Ele gira lentamente e a seu rosto, tombado de lado, se apresenta uma inóspita paisagem: nenhum chão abaixo, nenhum céu acima, nenhum horizonte a sua volta. Seus pés não encontram apoio seja a um centímetro, seja a um milhão de quilômetros de distância; a corda que suspende o corpo muito magro pelo pescoço estende-se indefinidamente desde o inalcançável.
Seus olhos estão fechados; sua mente, tão vazia quanto o lugar em que está.
Surge então na distância uma sombra; vaga, poderia ser a sombra de um homem, poderia ser a sombra de um anjo. Silenciosamente, ela se aproxima dele e interpela:
- Que fazes nesta desolação?
Não há resposta.
- Fala comigo; és cadáver, isso é bem certo.
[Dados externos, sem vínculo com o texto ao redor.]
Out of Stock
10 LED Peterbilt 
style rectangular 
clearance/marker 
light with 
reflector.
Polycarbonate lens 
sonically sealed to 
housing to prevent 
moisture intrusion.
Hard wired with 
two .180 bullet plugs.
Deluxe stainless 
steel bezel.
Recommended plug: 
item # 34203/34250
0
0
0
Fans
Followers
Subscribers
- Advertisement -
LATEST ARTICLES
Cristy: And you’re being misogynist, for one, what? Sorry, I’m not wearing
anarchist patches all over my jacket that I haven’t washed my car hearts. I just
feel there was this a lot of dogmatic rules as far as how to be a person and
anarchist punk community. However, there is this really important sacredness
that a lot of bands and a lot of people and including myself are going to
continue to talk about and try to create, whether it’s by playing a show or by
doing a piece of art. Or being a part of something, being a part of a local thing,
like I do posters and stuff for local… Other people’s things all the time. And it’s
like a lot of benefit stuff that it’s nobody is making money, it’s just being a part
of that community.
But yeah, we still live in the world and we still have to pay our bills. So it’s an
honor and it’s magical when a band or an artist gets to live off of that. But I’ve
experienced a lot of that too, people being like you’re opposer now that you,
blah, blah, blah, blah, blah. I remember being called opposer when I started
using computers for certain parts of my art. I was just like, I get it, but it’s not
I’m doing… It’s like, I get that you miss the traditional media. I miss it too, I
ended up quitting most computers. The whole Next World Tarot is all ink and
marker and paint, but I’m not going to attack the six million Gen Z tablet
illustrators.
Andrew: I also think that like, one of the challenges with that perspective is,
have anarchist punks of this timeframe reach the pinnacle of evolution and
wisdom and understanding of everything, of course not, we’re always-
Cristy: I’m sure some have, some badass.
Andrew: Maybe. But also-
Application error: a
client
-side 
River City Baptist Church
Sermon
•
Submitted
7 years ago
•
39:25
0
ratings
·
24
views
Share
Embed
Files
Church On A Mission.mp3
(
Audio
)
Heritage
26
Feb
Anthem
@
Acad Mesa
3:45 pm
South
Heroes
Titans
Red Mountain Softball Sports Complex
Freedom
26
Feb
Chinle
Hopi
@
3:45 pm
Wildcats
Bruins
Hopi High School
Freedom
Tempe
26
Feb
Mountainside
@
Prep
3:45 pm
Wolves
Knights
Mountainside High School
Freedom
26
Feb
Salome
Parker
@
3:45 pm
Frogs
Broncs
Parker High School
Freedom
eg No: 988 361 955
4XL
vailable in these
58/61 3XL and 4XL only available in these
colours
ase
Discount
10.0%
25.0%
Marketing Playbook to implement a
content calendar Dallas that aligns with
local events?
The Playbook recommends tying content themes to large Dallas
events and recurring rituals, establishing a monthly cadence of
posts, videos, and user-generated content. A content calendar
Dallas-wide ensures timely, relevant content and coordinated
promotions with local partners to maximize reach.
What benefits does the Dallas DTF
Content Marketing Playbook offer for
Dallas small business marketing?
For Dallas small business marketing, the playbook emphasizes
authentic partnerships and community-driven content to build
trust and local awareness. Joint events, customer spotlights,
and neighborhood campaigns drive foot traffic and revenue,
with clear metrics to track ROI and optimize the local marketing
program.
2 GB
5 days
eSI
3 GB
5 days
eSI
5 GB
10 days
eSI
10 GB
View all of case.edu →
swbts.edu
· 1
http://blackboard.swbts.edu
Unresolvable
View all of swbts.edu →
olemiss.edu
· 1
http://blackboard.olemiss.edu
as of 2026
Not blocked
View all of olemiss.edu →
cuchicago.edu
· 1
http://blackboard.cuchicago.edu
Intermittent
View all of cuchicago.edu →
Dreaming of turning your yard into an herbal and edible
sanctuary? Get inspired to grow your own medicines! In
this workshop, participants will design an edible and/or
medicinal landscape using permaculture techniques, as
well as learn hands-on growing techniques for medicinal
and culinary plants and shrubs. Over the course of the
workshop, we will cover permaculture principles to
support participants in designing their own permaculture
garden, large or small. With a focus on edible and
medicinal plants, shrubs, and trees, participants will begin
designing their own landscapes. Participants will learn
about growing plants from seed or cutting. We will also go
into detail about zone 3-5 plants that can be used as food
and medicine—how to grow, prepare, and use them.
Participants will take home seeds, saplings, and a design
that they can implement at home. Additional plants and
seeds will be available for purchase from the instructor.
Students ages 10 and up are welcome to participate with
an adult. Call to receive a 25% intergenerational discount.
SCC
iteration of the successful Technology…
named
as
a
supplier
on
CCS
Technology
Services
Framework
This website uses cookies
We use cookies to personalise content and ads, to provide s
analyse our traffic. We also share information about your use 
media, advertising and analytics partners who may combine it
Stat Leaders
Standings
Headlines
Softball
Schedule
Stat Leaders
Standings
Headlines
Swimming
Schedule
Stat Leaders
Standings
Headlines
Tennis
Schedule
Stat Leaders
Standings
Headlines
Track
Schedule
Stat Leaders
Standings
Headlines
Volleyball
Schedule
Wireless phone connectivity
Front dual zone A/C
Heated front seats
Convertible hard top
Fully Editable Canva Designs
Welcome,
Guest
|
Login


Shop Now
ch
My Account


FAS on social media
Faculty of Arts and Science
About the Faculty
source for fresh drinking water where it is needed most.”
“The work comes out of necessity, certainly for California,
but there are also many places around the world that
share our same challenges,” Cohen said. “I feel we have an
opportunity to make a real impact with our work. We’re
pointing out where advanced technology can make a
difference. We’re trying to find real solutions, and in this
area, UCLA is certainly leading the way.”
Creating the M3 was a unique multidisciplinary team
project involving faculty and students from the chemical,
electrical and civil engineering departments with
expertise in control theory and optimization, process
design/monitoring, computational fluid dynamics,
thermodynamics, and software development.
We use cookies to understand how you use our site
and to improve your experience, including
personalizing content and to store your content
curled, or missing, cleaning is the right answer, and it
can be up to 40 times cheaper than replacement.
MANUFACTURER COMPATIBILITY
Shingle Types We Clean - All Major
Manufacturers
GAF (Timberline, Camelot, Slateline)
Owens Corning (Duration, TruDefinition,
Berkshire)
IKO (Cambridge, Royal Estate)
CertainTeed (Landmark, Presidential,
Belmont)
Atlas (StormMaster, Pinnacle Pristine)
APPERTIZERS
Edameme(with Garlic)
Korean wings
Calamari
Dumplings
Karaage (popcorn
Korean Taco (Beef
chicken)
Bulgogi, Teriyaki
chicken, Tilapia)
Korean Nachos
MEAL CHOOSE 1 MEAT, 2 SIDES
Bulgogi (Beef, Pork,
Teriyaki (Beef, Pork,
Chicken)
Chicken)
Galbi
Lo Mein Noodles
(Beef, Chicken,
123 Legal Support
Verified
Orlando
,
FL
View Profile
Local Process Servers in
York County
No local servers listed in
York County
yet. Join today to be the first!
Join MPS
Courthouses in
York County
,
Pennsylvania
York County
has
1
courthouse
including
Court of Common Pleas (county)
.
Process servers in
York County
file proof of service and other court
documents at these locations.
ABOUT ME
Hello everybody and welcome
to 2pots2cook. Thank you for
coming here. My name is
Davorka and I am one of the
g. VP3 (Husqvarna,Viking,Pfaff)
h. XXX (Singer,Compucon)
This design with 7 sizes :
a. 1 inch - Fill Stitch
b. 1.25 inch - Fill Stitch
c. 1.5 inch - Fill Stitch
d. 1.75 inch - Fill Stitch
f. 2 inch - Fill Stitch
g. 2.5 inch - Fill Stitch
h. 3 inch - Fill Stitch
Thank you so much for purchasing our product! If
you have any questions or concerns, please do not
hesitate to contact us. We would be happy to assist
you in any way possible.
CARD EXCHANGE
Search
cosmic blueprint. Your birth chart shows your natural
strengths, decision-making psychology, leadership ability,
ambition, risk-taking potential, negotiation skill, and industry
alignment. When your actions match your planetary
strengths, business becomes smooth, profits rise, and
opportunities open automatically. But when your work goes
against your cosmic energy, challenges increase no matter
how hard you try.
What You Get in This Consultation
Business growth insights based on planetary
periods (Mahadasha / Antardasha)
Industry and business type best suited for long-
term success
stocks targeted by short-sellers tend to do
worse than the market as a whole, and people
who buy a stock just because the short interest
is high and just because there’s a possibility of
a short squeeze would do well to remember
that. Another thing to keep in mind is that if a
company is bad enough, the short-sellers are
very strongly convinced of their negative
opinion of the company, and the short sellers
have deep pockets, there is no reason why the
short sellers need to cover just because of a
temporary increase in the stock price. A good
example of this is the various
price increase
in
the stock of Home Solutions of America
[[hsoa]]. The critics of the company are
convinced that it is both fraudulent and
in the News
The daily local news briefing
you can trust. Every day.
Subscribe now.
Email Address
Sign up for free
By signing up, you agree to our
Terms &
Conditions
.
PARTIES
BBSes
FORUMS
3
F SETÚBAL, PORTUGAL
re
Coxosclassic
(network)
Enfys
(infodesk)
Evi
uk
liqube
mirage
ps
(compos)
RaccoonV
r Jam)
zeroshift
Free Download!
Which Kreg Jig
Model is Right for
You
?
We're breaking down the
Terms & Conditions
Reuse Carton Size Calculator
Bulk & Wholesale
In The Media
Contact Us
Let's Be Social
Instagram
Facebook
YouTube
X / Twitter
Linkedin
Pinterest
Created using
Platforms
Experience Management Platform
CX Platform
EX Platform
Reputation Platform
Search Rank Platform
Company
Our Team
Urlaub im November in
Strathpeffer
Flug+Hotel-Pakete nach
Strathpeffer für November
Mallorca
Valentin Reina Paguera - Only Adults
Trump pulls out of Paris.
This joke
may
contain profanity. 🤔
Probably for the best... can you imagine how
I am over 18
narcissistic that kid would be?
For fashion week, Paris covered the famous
Mas não serei eu sombra, a quem os sábios das Idades sempre negaram voz, e todavia falo? Dize-me pois, que fazes nesta desolação?
- Estou morto.
- Como morreste?
- Estrangulei-me.
- Por que fizeste tal coisa?
- Porque a vida me era insuportável.
- E por qual razão?
Um longo silêncio precedeu a resposta:
- A Vida se me revelou uma farsa, um jogo de ilusões: tudo que almejei, não pude conquistar; todos a quem amei, acabei por perder; todos os meus sonhos morreram como espuma na areia da praia. Eu vi a Vida por traz de sua máscara de atividade e esperança e só havia o Vazio; e o que mais me feriu foi ver que todos insistiam em continuar com a grande Mentira, como se ela levasse a algo mais que o desespero no final. Pus fim a mascarada: mergulhei no Nada.
Agora, vai-te daqui; deixa-me não-ser...
- Não obstante, tu ainda és - retorquiu a sombra.
- Não! - exclamou ele - Tu mentes, e eu já não existo! Deixa-me!
- Engana-te - insistiu a sombra - Olha ao teu redor.
- Não!
- Olha! A azáfama da Vida veio te perseguir ainda aqui!
- É mentira!
- Abre os olhos e vê por ti mesmo.
Ele não quer ver, quer apenas continuar vácuo e inércia. Ainda assim, lentamente seus olhos ressequidos se abrem. E atônito, ele se vê no centro da Vida palpitante, de uma forma como nunca se vira: não apenas as coisas visíveis estão ao seu alcance, mas as ocultas: as intenções, as possibilidades. Os recônditos processos da existência se mostram claramente a seus olhos; com isso descobre que suas ambições, com mais um mínimo esforço estariam ao seu alcance; o amor, que não sabe dar-se por vencido, prestes a voltar a preencher sua solidão; seus sonhos, realizados ou não, impulsionando sua vida rumo a Eternidade. Desesperado ele grita:
- Não! Não pode ser! Não!
Ao que a sombra responde:
- Sim! Agora sabes tudo o que deixaste para trás; isso tudo estará para sempre aqui, ao pé de ti, para que apenas o contemples, já que não podes mais tê-lo...
- NÃÃÃÃÃÃÃÃÃOOOOOOOO...!
Inútil protestar; ele foi deixado com o fantasma da vida que recusou. E o Demônio, abandonando o disfarce de sombra, se afasta com um sorriso zombeteiro no rosto.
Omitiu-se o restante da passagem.